Hi there,
I think I have a basic question, but I'm sort of stuck with figuring out
how to approach it, and I thought someone could point me to the right
direction.
I'd like pull some data from Cassandra based on values received from an
input stream. Something like
val ctable = ssc.cassandraTable("keyspace", "users")
val userNames = kafkaStream.flatMap {
case (key,userid) => {
val userName = ctable.select("user_name").where("userid = ?",
userId).toArray(0).get[String](0)
Some(userId, userName)
}
}
While the Cassandra query works in Spark shell, it throws an exception
when I used it inside flatMap:
Exception in thread "main" org.apache.spark.SparkException: Job aborted
due to stage failure: Task 0 in stage 46.0 failed 1 times, most recent
failure: Lost task 0.0 in stage 46.0 (TID 35, localhost):
java.lang.NullPointerException:
org.apache.spark.rdd.RDD.<init>(RDD.scala:125)

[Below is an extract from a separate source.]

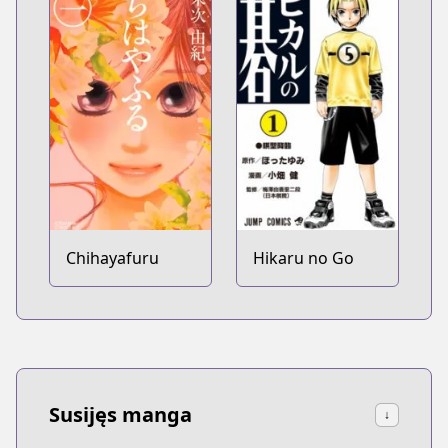
Chihayafuru
Hikaru no Go
Susijęs manga
↓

com.datastax.spark.connector.rdd.CassandraRDD.<init>(CassandraRDD.scala:49)
com.datastax.spark.connector.rdd.CassandraRDD.copy(CassandraRDD.scala:83)
com.datastax.spark.connector.rdd.CassandraRDD.select(CassandraRDD.scala:143)
My understanding is that I cannot produce an RDD (Cassandra results)
inside another RDD. But how should I approach the problem instead?
Thanks,
--
Greg